I thought this as I was waiting for my first (of many, let’s hope!) interview of the job search process in a new town. OK, it was kind of exciting to have that first one be in Washington, DC – even if it was just a recruiting agency. I was early for the interview – after mistiming my drive, parking and Metro ride into DC – and luckily there is a Starbucks literally on just about every block. I had a coffee, read the Washington Post and thought…it is really noisy in this coffee shop but I’m OK alone.
Later in that same week I do admit that I teared up when the waiter at Friendly’s offered me a kind word. I found myself shakily returning smiles from strangers at the supermarket. Do we ever truly appreciate the kindness of strangers until we need it ourselves? I noticed attending Mass at strange churches week after week was an unexpected loneliness. Sometimes, when I took long walks I had a strange sense of displacement. It seemed to me that this is not where my footsteps should be taking me. Of, course that thought assumed that I knew where I was going and, believe me, that is not generally the case these days. But, really, I’m OK alone.
I can search or sit for hours in a Library…and I am. It feels familiar to be surrounded by books and ideas and curiosity; even if it is very strange not to be in my Library where I knew where every book lives. Libraries are universal, everyone is welcome and ideas live. No one is alone in a Library, but it is OK to be alone in a Library.

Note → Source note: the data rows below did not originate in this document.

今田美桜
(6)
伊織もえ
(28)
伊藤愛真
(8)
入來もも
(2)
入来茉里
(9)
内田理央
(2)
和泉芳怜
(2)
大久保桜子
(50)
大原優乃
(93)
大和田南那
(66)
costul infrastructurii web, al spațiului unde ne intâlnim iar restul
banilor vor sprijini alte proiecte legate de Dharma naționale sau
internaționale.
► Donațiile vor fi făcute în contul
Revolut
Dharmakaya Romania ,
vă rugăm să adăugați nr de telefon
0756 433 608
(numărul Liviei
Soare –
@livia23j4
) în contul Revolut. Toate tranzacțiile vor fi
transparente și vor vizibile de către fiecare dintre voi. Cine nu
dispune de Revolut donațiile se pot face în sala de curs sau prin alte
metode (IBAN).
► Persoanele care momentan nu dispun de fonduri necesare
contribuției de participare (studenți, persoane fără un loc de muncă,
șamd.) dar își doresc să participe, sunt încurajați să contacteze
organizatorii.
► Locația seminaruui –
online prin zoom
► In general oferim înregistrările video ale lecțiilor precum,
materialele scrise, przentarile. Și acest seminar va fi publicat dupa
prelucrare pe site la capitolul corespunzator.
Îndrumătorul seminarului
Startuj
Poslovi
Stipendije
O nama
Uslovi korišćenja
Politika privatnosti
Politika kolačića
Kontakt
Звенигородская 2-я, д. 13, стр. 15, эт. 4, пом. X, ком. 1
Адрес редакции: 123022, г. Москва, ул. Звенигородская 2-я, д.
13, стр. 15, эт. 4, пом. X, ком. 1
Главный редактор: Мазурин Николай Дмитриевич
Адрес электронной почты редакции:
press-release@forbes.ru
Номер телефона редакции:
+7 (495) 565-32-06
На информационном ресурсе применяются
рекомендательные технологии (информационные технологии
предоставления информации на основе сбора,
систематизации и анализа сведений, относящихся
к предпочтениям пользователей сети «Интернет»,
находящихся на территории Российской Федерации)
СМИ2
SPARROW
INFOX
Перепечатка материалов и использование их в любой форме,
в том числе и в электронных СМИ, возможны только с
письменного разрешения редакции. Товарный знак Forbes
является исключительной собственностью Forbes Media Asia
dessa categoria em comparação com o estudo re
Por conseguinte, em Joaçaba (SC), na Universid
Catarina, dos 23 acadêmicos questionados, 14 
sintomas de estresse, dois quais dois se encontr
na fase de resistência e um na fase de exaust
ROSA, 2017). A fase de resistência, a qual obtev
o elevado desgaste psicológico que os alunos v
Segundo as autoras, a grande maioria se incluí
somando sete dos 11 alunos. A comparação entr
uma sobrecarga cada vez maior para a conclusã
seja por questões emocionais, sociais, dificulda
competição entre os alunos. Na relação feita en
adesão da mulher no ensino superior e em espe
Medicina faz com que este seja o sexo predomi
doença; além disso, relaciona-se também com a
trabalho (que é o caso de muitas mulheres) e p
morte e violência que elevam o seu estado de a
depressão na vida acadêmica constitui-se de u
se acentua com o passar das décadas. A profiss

I feel safe in Libraries, but my thoughts today turn to that fateful Library in Columbine High School where, ten years ago today, people died. Doug Johnson, Librarian and author of Blue Skunk Blog, writes eloquently about Columbine and Community today. He notes that one of the most important roles of educators and Librarians is to create communities for young people. I am most proud of the fact that the Library I had a small part in building at my high school was a community for students and teachers and parents and community members.
I am OK alone…but I am better for the community I build and belong to. My good friend Sr. Linda often discussed the importance of community to Catholics when I would be frustrated about the Church. She would ask me to remember that the “Church” is not Rome, nor the power of the priests. It is the community of catholics defined as including or concerning all humankind; universal.
I need to find that community here in this new home, new town, new church, new job, and these new libraries that I now find myself. I may have taken a first step this weekend. My husband and I attended Mass at the Church of the Nativity in Burke, VA. It was a comfortable, welcoming parish. The priest spoke of a book in his homily – Left to Tell: Discovering God Amidst the Rwandan Holocaust by Immaculee Ilibagiza.The music was beautiful. I was reminded that while it is OK to alone…it is better to be in a community.